Scientists say they've developed a framework to make computer algorithms "safer" to use without creating bias based on race, gender or other factors. The trick, they say, is to make it possible for users to tell the algorithm what kinds of pitfalls to avoid—without having to know a lot about statistics or artificial intelligence.
With this safeguard in place, hospitals, companies and other potential users who may be wary of putting machine learning to use could find it a more palatable tool for helping them solve problems, according to a report in this week's edition of the journal Science.
Computer algorithms are used to make decisions in a range of settings, from courtrooms to schools to online shopping sites. The programs sort through huge amounts of data in search of useful patterns that can be applied to future decisions.
But researchers have been wrestling with a problem that's become increasingly difficult to ignore: Although the programs are automated, they often provide biased results.
For example, an algorithm used to determine prison sentences predicted higher recidivism rates for black defendants found guilty of crimes and a lower risk for white ones. Those predictions turned out to be wrong, according to a ProPublica analysis.
Biases like this often originate in the real world. An algorithm used to determine which patients were eligible for a health care coordination program was under-enrolling black patients largely because the code relied on real-world health spending data—and black patients had fewer dollars spent on them than whites did.
Even if the information itself is not biased, algorithms can still produce unfair or other "undesirable outcomes," said Philip Thomas, an artificial intelligence researcher at the University of Massachusetts Amherst and lead author of the new study.
Sorting out which processes might be driving those unfair outcomes, and then fixing them, can be an overwhelming task for doctors, hospitals or other potential users who just want a tool that will help them make better decisions.
"They're the experts in their field but perhaps not in machine learning—so we shouldn't expect them to have detailed knowledge of how algorithms work in order to control the behavior of the algorithms," Thomas said. "We want to give them a simple interface to define undesirable behavior for their application and then ensure that the algorithm will avoid that behavior with high probability."
So the computer scientists developed a different type of algorithm that allowed users to more easily define what bad behavior they wanted their program to avoid.
This, of course, makes the algorithm designers' job more difficult, Thomas said, because they have to build their algorithm without knowing what biases or other problematic behaviors the eventual user won't want in the program.
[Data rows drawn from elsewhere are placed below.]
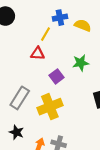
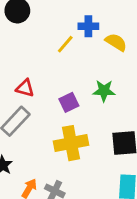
red triangle: (38, 54) -> (25, 88), moved
yellow cross: (50, 107) -> (71, 143), moved

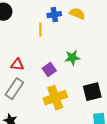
yellow semicircle: (116, 42) -> (77, 14), moved
yellow line: (65, 44) -> (40, 30), turned -32

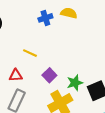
yellow line: (40, 30) -> (30, 53), moved, turned -56
green star: (72, 58) -> (75, 83), moved

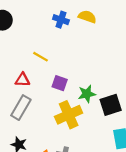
blue cross: (45, 18) -> (61, 20), turned 32
purple square: (49, 75) -> (60, 83), turned -32

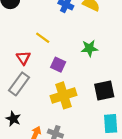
red triangle: (22, 80) -> (23, 58), turned 48
green star: (87, 94) -> (89, 48), moved

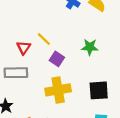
yellow line: (43, 38) -> (44, 39), moved
gray rectangle: (19, 84) -> (16, 73), turned 45

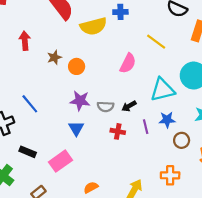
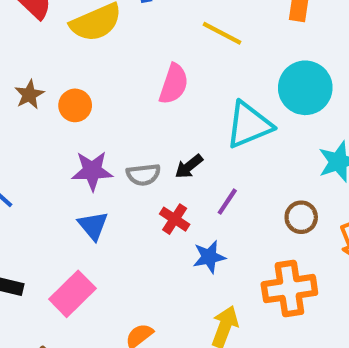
blue star: (167, 120) -> (209, 257), moved
purple line: (146, 127) -> (227, 202), turned 56
red cross: (118, 131) -> (175, 219), turned 32
orange cross: (170, 175) -> (289, 289), size x1.4

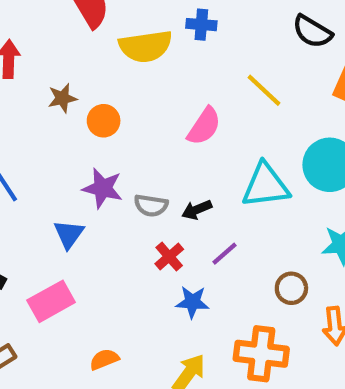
blue triangle: (93, 226) -> (69, 234), moved

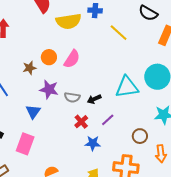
yellow line: (264, 90) -> (119, 33), moved
brown star: (62, 98) -> (29, 68), moved
pink semicircle: (204, 126) -> (72, 59), moved
pink rectangle: (51, 301) -> (25, 144), turned -40

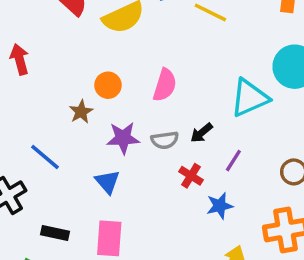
pink semicircle: (72, 59) -> (165, 85), moved

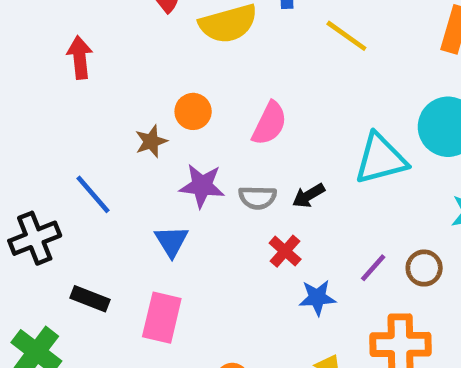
purple line: (233, 161) -> (373, 268), moved

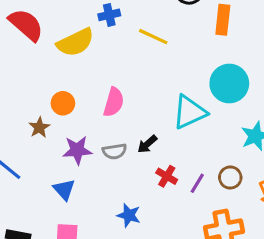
red cross: (285, 251) -> (167, 176), moved
blue star: (317, 298) -> (129, 215), moved, turned 30

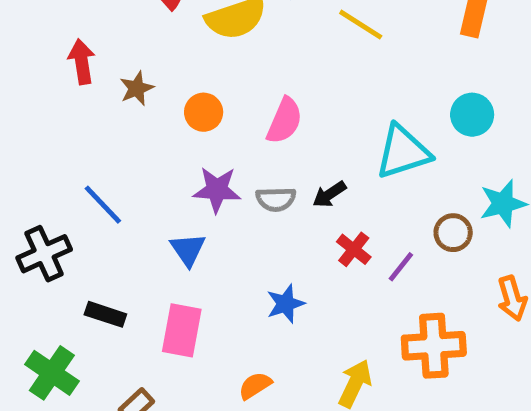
cyan circle: (229, 84) -> (472, 115), size x0.7
brown star: (39, 127) -> (137, 88), moved
brown circle: (230, 178) -> (453, 233), moved
blue star: (129, 215) -> (285, 304), turned 30

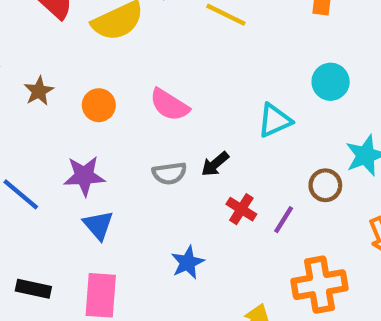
pink semicircle: (284, 121) -> (169, 105), turned 105
cyan triangle: (403, 152) -> (275, 120), size x0.7
purple star: (217, 190) -> (84, 176), moved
"Instead, they have to make the algorithm smart enough to understand what the user is saying is undesirable behavior, and then reason entirely on its own about what would cause this behavior, and then avoid it with high probability," he said. "That makes the algorithm a bit more complicated, but much easier for people to use responsibly."
To test their new framework, the researchers tried it out on a dataset of entrance exam scores for 43,303 Brazilian students and the grade point averages they earned during their first three semesters at college.
Standard algorithms that tried to predict a student's GPA based on his or her entrance exam scores were biased against women: The grades they predicted for women were lower than were actually the case, and the grades they predicted for men were higher. This caused an error gap between men and women that averaged 0.3 GPA points—enough to make a major difference in a student's admissions prospects.
The new algorithm, on the other hand, shrank that error range to within 0.05 GPA points—making it a much fairer predictor of students' success.
The computer scientists also tried out their framework on simulated data for diabetes patients. They found it could adjust a patient's insulin doses more effectively than a standard algorithm, resulting in far fewer unwanted episodes of hypoglycemia.
But others questioned the new approach.
Dr. Leo Anthony Celi, an intensivist at Beth Israel Deaconess Medical Center and research scientist at MIT, argued that the best way to avoid bias and other problems is to keep machine learning experts in the loop throughout the entire process rather than limiting their input to the initial design stages. That way they can see if an algorithm is behaving badly and make any necessary fixes.
"There's just no way around that," said Celi, who helped develop an artificial intelligence program to improve treatment strategies for patients with sepsis.
Likewise, front-line users such as doctors, nurses and pharmacists should take a more active role in the development of the algorithms they rely upon, he said.
The authors of the new study were quick to point out that their framework was more important than the algorithms they generated by using it.
"We're not saying these are the best algorithms," said Emma Brunskill, a computer scientist at Stanford University and the paper's senior author. "We're hoping that other researchers at their own labs will continue to make better algorithms."
Brunskill added that she'd like to see the new framework encourage people to apply algorithms to a broader range of health and social problems.
The new work is sure to stir up debate—and perhaps more needed conversations between the healthcare and machine learning communities, Celi said.
"If it makes people have more discussions then I think it's valuable," he said.